**Exercise prompt**
Repeat each line of the material below exactly as it appears, minus any pictures.

**Data shown**
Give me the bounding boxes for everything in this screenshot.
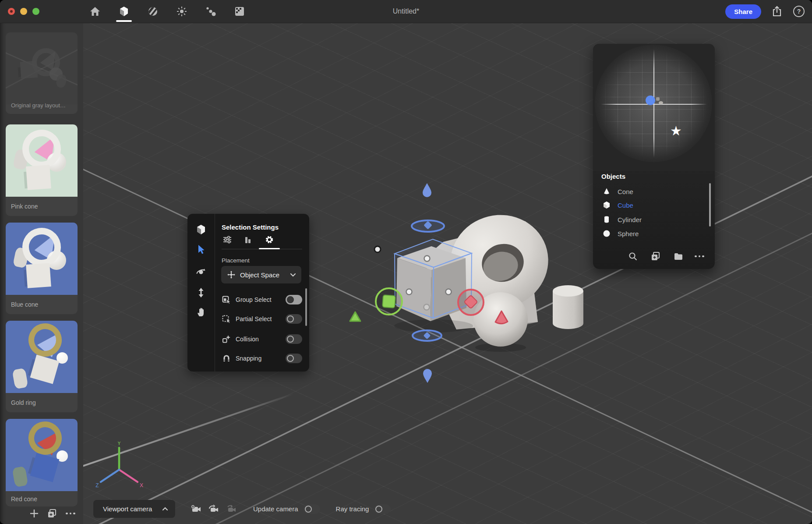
viewport-camera-selector[interactable]: Viewport camera [93, 500, 175, 518]
object-label: Cylinder [618, 216, 642, 223]
green-triangle-gizmo[interactable] [350, 312, 360, 321]
panel-scrollbar[interactable] [305, 288, 307, 326]
home-icon[interactable] [88, 0, 102, 23]
cylinder-object[interactable] [553, 285, 583, 329]
group-select-toggle[interactable] [286, 295, 302, 304]
model-mode-icon[interactable] [196, 224, 206, 235]
viewport-camera-label: Viewport camera [103, 505, 152, 513]
axis-z-label: Z [95, 482, 99, 489]
title-bar: Untitled* Share [0, 0, 812, 23]
group-select-label: Group Select [236, 296, 281, 303]
scene-card-blue-cone[interactable]: Blue cone [6, 223, 78, 314]
scene-minimap[interactable]: ★ [593, 44, 715, 171]
tab-adjustments-icon[interactable] [222, 234, 233, 245]
tab-settings-gear-icon[interactable] [264, 234, 275, 245]
objects-scrollbar[interactable] [709, 183, 711, 227]
object-row-sphere[interactable]: Sphere [598, 227, 707, 240]
scene-thumbnail [6, 32, 78, 105]
orbit-tool-icon[interactable] [196, 267, 206, 278]
axis-gizmo: Y X Z [94, 442, 147, 491]
light-mode-icon[interactable] [174, 0, 189, 23]
move-up-arrow-gizmo[interactable] [423, 183, 431, 197]
scene-thumbnail [6, 419, 78, 491]
placement-dropdown[interactable]: Object Space [221, 266, 301, 283]
rotate-camera-button[interactable] [207, 503, 220, 515]
group-select-row: Group Select [222, 294, 302, 305]
scene-thumbnail [6, 223, 78, 295]
chevron-up-icon [162, 507, 168, 511]
window-controls [8, 8, 39, 15]
material-mode-icon[interactable] [145, 0, 160, 23]
add-camera-button[interactable] [189, 503, 202, 515]
active-tab-underline [259, 248, 280, 249]
add-group-icon[interactable] [649, 250, 662, 263]
snapping-label: Snapping [236, 355, 281, 362]
more-options-icon[interactable] [693, 250, 706, 263]
collision-toggle[interactable] [286, 334, 302, 344]
ray-tracing-toggle[interactable] [374, 504, 391, 514]
snapping-magnet-icon [222, 354, 231, 363]
effects-mode-icon[interactable] [203, 0, 218, 23]
scene-thumbnail [6, 124, 78, 197]
scale-red-gizmo[interactable] [458, 290, 484, 315]
pan-hand-tool-icon[interactable] [196, 307, 206, 317]
duplicate-scene-icon[interactable] [46, 507, 58, 520]
move-down-arrow-gizmo[interactable] [423, 369, 432, 383]
panel-title: Selection Settings [222, 223, 279, 231]
minimap-crosshair-horizontal [601, 104, 707, 105]
minimap-camera-dot[interactable] [646, 96, 655, 105]
object-row-cube[interactable]: Cube [598, 198, 707, 212]
minimize-button[interactable] [20, 8, 27, 15]
update-camera-label: Update camera [253, 505, 298, 513]
elevate-tool-icon[interactable] [196, 287, 206, 298]
tool-rail [187, 214, 215, 372]
object-row-cone[interactable]: Cone [598, 185, 707, 198]
minimap-object-marker [656, 97, 660, 101]
scenes-sidebar: Original gray layout… Pink cone Blue con… [0, 23, 83, 524]
ray-tracing-label: Ray tracing [336, 505, 369, 513]
snapping-toggle[interactable] [286, 354, 302, 363]
sphere-icon [602, 229, 611, 238]
partial-select-toggle[interactable] [286, 314, 302, 324]
search-icon[interactable] [626, 250, 639, 263]
camera-bar: Viewport camera Update camera Ray tracin… [93, 500, 391, 518]
add-scene-icon[interactable] [28, 507, 40, 520]
scene-card-label: Red cone [6, 491, 78, 506]
rotate-ring-bottom-gizmo[interactable] [413, 330, 441, 341]
scene-card-label: Blue cone [6, 295, 78, 314]
share-label: Share [734, 8, 752, 15]
folder-icon[interactable] [672, 250, 685, 263]
update-camera-toggle[interactable] [304, 504, 320, 514]
object-row-cylinder[interactable]: Cylinder [598, 213, 707, 226]
render-mode-icon[interactable] [232, 0, 247, 23]
scene-card-gold-ring[interactable]: Gold ring [6, 321, 78, 412]
scene-card-red-cone[interactable]: Red cone [6, 419, 78, 506]
model-mode-icon[interactable] [117, 0, 131, 23]
select-tool-icon[interactable] [196, 244, 206, 255]
star-icon[interactable]: ★ [670, 124, 682, 138]
export-camera-button[interactable] [224, 503, 237, 515]
axis-x-label: X [140, 482, 143, 489]
partial-select-row: Partial Select [222, 313, 302, 325]
scale-green-gizmo[interactable] [376, 288, 402, 315]
title-bar-actions: Share ? [725, 0, 805, 23]
more-scenes-icon[interactable] [64, 507, 77, 520]
scene-card-pink-cone[interactable]: Pink cone [6, 124, 78, 216]
help-glyph: ? [793, 6, 805, 17]
vertex-handle-dark[interactable] [374, 246, 381, 252]
objects-panel-title: Objects [601, 173, 625, 180]
zoom-button[interactable] [32, 8, 39, 15]
collision-row: Collision [222, 333, 302, 345]
objects-panel: ★ Objects Cone Cube Cylinder Sphere [593, 44, 715, 269]
scene-card-original[interactable]: Original gray layout… [6, 32, 78, 114]
app-window: Y X Z Viewport camera Update camera Ray … [0, 0, 812, 524]
export-icon[interactable] [771, 5, 783, 18]
axis-y-label: Y [117, 442, 121, 446]
close-button[interactable] [8, 8, 15, 15]
rotate-ring-top-gizmo[interactable] [412, 220, 444, 232]
snapping-row: Snapping [222, 353, 302, 364]
tab-stats-icon[interactable] [243, 234, 254, 245]
share-button[interactable]: Share [725, 4, 761, 19]
help-icon[interactable]: ? [793, 5, 805, 18]
scene-card-label: Pink cone [6, 197, 78, 216]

**Reply to the exercise**
Give me the bounding boxes for everything in this screenshot.
viewport-camera-selector[interactable]: Viewport camera [93, 500, 175, 518]
object-label: Cylinder [618, 216, 642, 223]
green-triangle-gizmo[interactable] [350, 312, 360, 321]
panel-scrollbar[interactable] [305, 288, 307, 326]
home-icon[interactable] [88, 0, 102, 23]
cylinder-object[interactable] [553, 285, 583, 329]
group-select-toggle[interactable] [286, 295, 302, 304]
model-mode-icon[interactable] [196, 224, 206, 235]
viewport-camera-label: Viewport camera [103, 505, 152, 513]
axis-z-label: Z [95, 482, 99, 489]
title-bar: Untitled* Share [0, 0, 812, 23]
group-select-label: Group Select [236, 296, 281, 303]
scene-card-blue-cone[interactable]: Blue cone [6, 223, 78, 314]
scene-minimap[interactable]: ★ [593, 44, 715, 171]
tab-adjustments-icon[interactable] [222, 234, 233, 245]
tab-settings-gear-icon[interactable] [264, 234, 275, 245]
objects-scrollbar[interactable] [709, 183, 711, 227]
object-row-sphere[interactable]: Sphere [598, 227, 707, 240]
scene-thumbnail [6, 32, 78, 105]
orbit-tool-icon[interactable] [196, 267, 206, 278]
axis-gizmo: Y X Z [94, 442, 147, 491]
light-mode-icon[interactable] [174, 0, 189, 23]
move-up-arrow-gizmo[interactable] [423, 183, 431, 197]
scene-thumbnail [6, 419, 78, 491]
placement-dropdown[interactable]: Object Space [221, 266, 301, 283]
rotate-camera-button[interactable] [207, 503, 220, 515]
group-select-row: Group Select [222, 294, 302, 305]
scene-thumbnail [6, 223, 78, 295]
chevron-up-icon [162, 507, 168, 511]
window-controls [8, 8, 39, 15]
material-mode-icon[interactable] [145, 0, 160, 23]
add-camera-button[interactable] [189, 503, 202, 515]
active-tab-underline [259, 248, 280, 249]
add-group-icon[interactable] [649, 250, 662, 263]
snapping-label: Snapping [236, 355, 281, 362]
more-options-icon[interactable] [693, 250, 706, 263]
collision-toggle[interactable] [286, 334, 302, 344]
ray-tracing-toggle[interactable] [374, 504, 391, 514]
snapping-magnet-icon [222, 354, 231, 363]
effects-mode-icon[interactable] [203, 0, 218, 23]
scene-thumbnail [6, 124, 78, 197]
scale-red-gizmo[interactable] [458, 290, 484, 315]
pan-hand-tool-icon[interactable] [196, 307, 206, 317]
duplicate-scene-icon[interactable] [46, 507, 58, 520]
move-down-arrow-gizmo[interactable] [423, 369, 432, 383]
panel-title: Selection Settings [222, 223, 279, 231]
minimap-crosshair-horizontal [601, 104, 707, 105]
minimap-camera-dot[interactable] [646, 96, 655, 105]
object-row-cube[interactable]: Cube [598, 198, 707, 212]
minimize-button[interactable] [20, 8, 27, 15]
update-camera-label: Update camera [253, 505, 298, 513]
elevate-tool-icon[interactable] [196, 287, 206, 298]
tool-rail [187, 214, 215, 372]
object-row-cone[interactable]: Cone [598, 185, 707, 198]
minimap-object-marker [656, 97, 660, 101]
scenes-sidebar: Original gray layout… Pink cone Blue con… [0, 23, 83, 524]
ray-tracing-label: Ray tracing [336, 505, 369, 513]
snapping-toggle[interactable] [286, 354, 302, 363]
sphere-icon [602, 229, 611, 238]
partial-select-toggle[interactable] [286, 314, 302, 324]
search-icon[interactable] [626, 250, 639, 263]
camera-bar: Viewport camera Update camera Ray tracin… [93, 500, 391, 518]
add-scene-icon[interactable] [28, 507, 40, 520]
scene-card-label: Red cone [6, 491, 78, 506]
rotate-ring-bottom-gizmo[interactable] [413, 330, 441, 341]
scene-card-label: Blue cone [6, 295, 78, 314]
share-label: Share [734, 8, 752, 15]
folder-icon[interactable] [672, 250, 685, 263]
update-camera-toggle[interactable] [304, 504, 320, 514]
object-row-cylinder[interactable]: Cylinder [598, 213, 707, 226]
render-mode-icon[interactable] [232, 0, 247, 23]
scene-card-gold-ring[interactable]: Gold ring [6, 321, 78, 412]
scene-card-red-cone[interactable]: Red cone [6, 419, 78, 506]
model-mode-icon[interactable] [117, 0, 131, 23]
select-tool-icon[interactable] [196, 244, 206, 255]
star-icon[interactable]: ★ [670, 124, 682, 138]
export-camera-button[interactable] [224, 503, 237, 515]
axis-x-label: X [140, 482, 143, 489]
partial-select-row: Partial Select [222, 313, 302, 325]
scale-green-gizmo[interactable] [376, 288, 402, 315]
title-bar-actions: Share ? [725, 0, 805, 23]
more-scenes-icon[interactable] [64, 507, 77, 520]
scene-card-pink-cone[interactable]: Pink cone [6, 124, 78, 216]
help-glyph: ? [793, 6, 805, 17]
vertex-handle-dark[interactable] [374, 246, 381, 252]
objects-panel-title: Objects [601, 173, 625, 180]
zoom-button[interactable] [32, 8, 39, 15]
collision-row: Collision [222, 333, 302, 345]
objects-panel: ★ Objects Cone Cube Cylinder Sphere [593, 44, 715, 269]
scene-card-original[interactable]: Original gray layout… [6, 32, 78, 114]
app-window: Y X Z Viewport camera Update camera Ray … [0, 0, 812, 524]
export-icon[interactable] [771, 5, 783, 18]
axis-y-label: Y [117, 442, 121, 446]
close-button[interactable] [8, 8, 15, 15]
rotate-ring-top-gizmo[interactable] [412, 220, 444, 232]
snapping-row: Snapping [222, 353, 302, 364]
tab-stats-icon[interactable] [243, 234, 254, 245]
share-button[interactable]: Share [725, 4, 761, 19]
help-icon[interactable]: ? [793, 5, 805, 18]
scene-card-label: Pink cone [6, 197, 78, 216]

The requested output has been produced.